About this task – No pictures, no extra lines: copy exactly from the line with "Jauda: 48kW" through the end of the entries.

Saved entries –

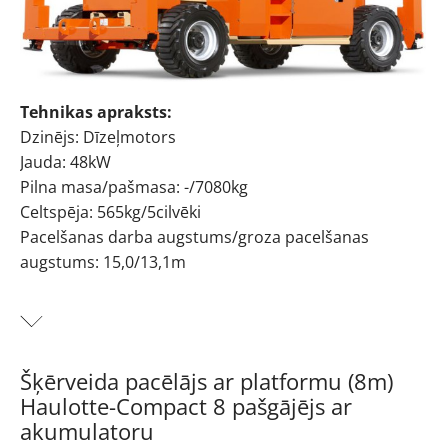
Tehnikas apraksts:
Dzinējs: Dīzeļmotors
Jauda: 48kW
Pilna masa/pašmasa: -/7080kg
Celtspēja: 565kg/5cilvēki
Pacelšanas darba augstums/groza pacelšanas
augstums: 15,0/13,1m
Gads: 2008
Šķērveida pacēlājs ar platformu (15m) JLG 4394RT
pašgājējs, dīzelis
Šķērveida pacēlājs ar platformu (8m)
Haulotte-Compact 8 pašgājējs ar
akumulatoru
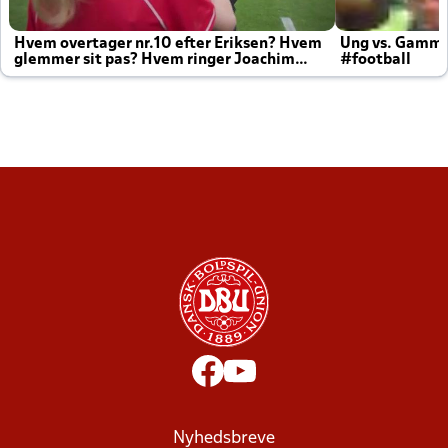
Hvem overtager nr.10 efter Eriksen? Hvem
Ung vs. Gamm
glemmer sit pas? Hvem ringer Joachim
#football
altid til efter kampe?
Nyhedsbreve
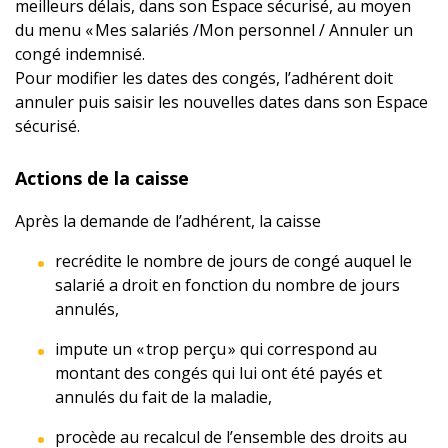
meilleurs délais, dans son Espace sécurisé, au moyen
du menu « Mes salariés /Mon personnel / Annuler un
congé indemnisé.
Pour modifier les dates des congés, l’adhérent doit
annuler puis saisir les nouvelles dates dans son Espace
sécurisé.
Actions de la caisse
Après la demande de l’adhérent, la caisse
recrédite le nombre de jours de congé auquel le
salarié a droit en fonction du nombre de jours
annulés,
impute un « trop perçu » qui correspond au
montant des congés qui lui ont été payés et
annulés du fait de la maladie,
procède au recalcul de l’ensemble des droits au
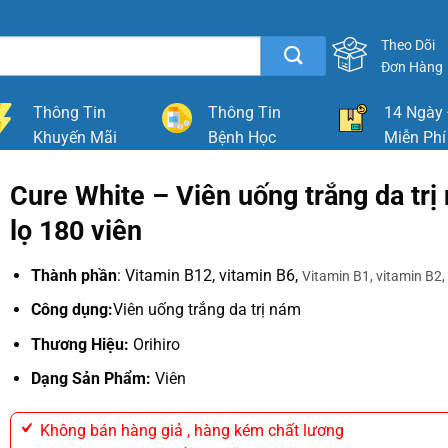
Theo Dõi
Đơn Hàng
Thông Tin
Thông Tin
14 Ngày 
Khuyến Mãi
Bệnh Học
Miễn Phí
Cure White – Viên uống trắng da trị
lọ 180 viên
Thành phần
: Vitamin B12, vitamin B6,
Vitamin B1, vitamin B2,
Công dụng:
Viên uống trắng da trị nám
Thương Hiệu:
Orihiro
Dạng Sản Phẩm:
Viên
Không bán hàng giả , hàng kém chất lương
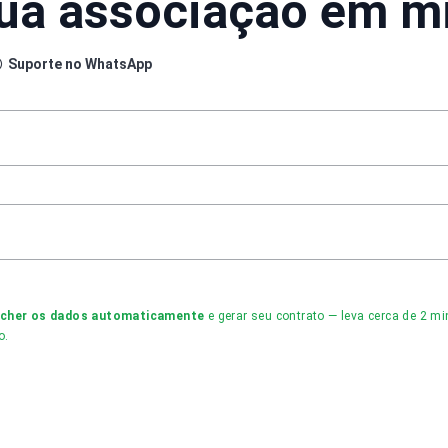
sua associação em m
Suporte no WhatsApp
ncher os dados automaticamente
e gerar seu contrato — leva cerca de 2 
o.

Solution for this problem –
Jauda: 48kW
Pilna masa/pašmasa: -/7080kg
Celtspēja: 565kg/5cilvēki
Pacelšanas darba augstums/groza pacelšanas
augstums: 15,0/13,1m
Gads: 2008
Šķērveida pacēlājs ar platformu (15m) JLG 4394RT
pašgājējs, dīzelis
Šķērveida pacēlājs ar platformu (8m)
Haulotte-Compact 8 pašgājējs ar
akumulatoru
Hvem overtager nr.10 efter Eriksen? Hvem
Ung vs. Gamm
glemmer sit pas? Hvem ringer Joachim
#football
altid til efter kampe?
Nyhedsbreve
meilleurs délais, dans son Espace sécurisé, au moyen
du menu « Mes salariés /Mon personnel / Annuler un
congé indemnisé.
Pour modifier les dates des congés, l’adhérent doit
annuler puis saisir les nouvelles dates dans son Espace
sécurisé.
Actions de la caisse
Après la demande de l’adhérent, la caisse
recrédite le nombre de jours de congé auquel le
salarié a droit en fonction du nombre de jours
annulés,
impute un « trop perçu » qui correspond au
montant des congés qui lui ont été payés et
annulés du fait de la maladie,
procède au recalcul de l’ensemble des droits au
Theo Dõi
Đơn Hàng
Thông Tin
Thông Tin
14 Ngày 
Khuyến Mãi
Bệnh Học
Miễn Phí
Cure White – Viên uống trắng da trị
lọ 180 viên
Thành phần
: Vitamin B12, vitamin B6,
Vitamin B1, vitamin B2,
Công dụng:
Viên uống trắng da trị nám
Thương Hiệu:
Orihiro
Dạng Sản Phẩm:
Viên
Không bán hàng giả , hàng kém chất lương
sua associação em m
Suporte no WhatsApp
ncher os dados automaticamente
e gerar seu contrato — leva cerca de 2 
o.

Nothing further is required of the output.